### What to do:
Output verbatim the line with "Secrets Management in Defense CI/CD" together with every line beneath it, ending at the last line of the entries.

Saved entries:
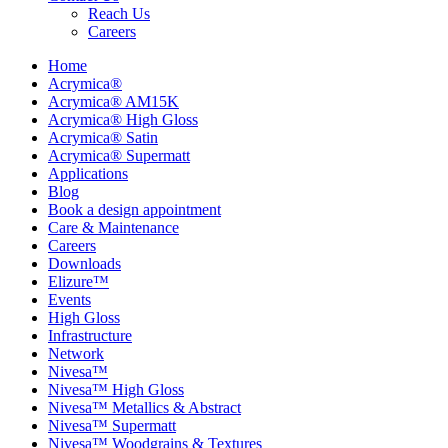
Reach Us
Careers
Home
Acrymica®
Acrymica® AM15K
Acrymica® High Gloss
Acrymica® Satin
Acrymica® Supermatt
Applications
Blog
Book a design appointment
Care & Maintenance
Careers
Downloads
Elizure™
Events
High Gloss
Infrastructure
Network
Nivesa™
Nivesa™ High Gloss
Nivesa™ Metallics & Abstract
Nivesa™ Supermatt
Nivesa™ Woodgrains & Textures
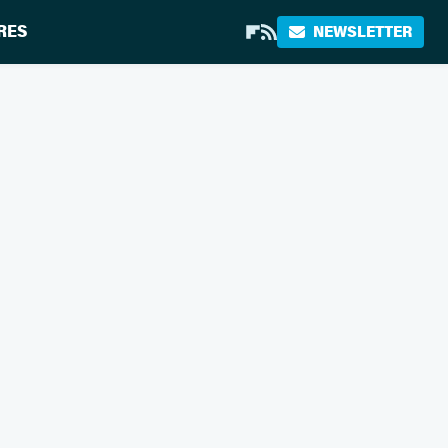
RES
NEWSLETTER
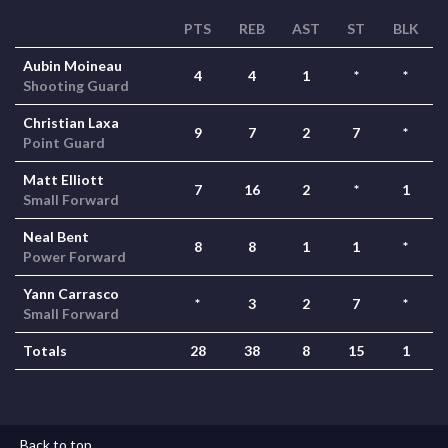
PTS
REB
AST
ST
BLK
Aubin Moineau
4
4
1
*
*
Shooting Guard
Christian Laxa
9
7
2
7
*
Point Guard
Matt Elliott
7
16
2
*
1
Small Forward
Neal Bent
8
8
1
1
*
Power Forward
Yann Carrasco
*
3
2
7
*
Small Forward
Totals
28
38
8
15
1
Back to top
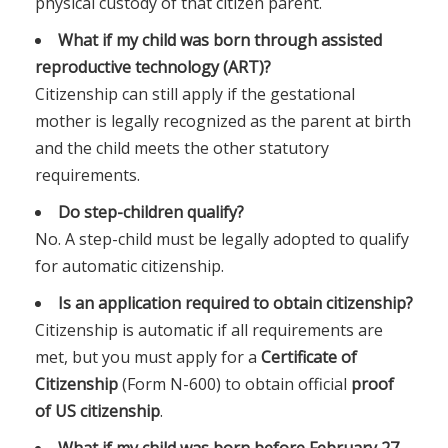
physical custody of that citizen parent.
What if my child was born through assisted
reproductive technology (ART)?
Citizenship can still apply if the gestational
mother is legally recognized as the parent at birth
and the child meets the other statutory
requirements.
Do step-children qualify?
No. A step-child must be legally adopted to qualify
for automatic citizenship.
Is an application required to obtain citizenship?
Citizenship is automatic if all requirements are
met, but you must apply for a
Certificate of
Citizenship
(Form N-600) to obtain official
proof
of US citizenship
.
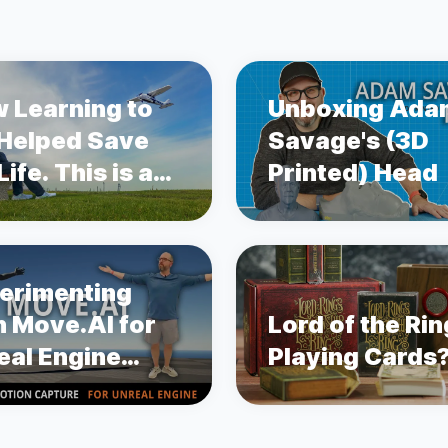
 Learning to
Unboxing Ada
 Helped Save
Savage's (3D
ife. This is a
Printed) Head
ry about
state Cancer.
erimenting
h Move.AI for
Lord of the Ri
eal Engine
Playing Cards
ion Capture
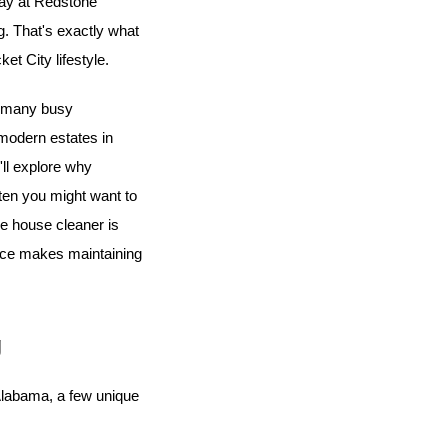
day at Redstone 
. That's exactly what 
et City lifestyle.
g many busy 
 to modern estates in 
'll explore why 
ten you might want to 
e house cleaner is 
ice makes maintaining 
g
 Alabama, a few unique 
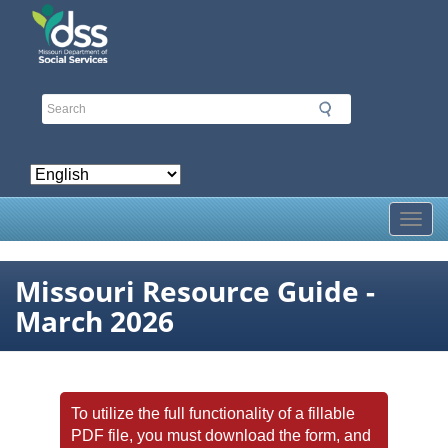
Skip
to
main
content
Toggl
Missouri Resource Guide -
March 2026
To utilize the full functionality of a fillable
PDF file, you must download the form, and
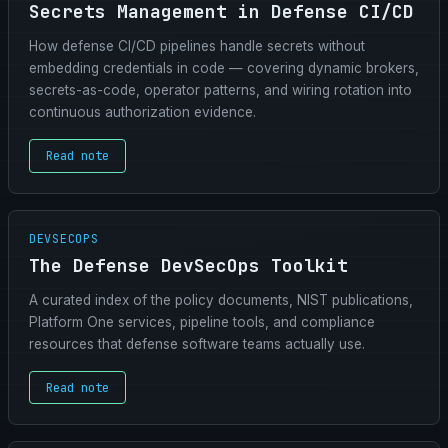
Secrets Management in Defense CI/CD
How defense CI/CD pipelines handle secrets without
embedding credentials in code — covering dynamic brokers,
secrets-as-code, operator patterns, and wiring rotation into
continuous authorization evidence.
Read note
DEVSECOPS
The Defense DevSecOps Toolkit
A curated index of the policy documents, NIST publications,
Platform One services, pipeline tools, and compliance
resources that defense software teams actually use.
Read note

### Expected answer:
Secrets Management in Defense CI/CD
How defense CI/CD pipelines handle secrets without
embedding credentials in code — covering dynamic brokers,
secrets-as-code, operator patterns, and wiring rotation into
continuous authorization evidence.
Read note
DEVSECOPS
The Defense DevSecOps Toolkit
A curated index of the policy documents, NIST publications,
Platform One services, pipeline tools, and compliance
resources that defense software teams actually use.
Read note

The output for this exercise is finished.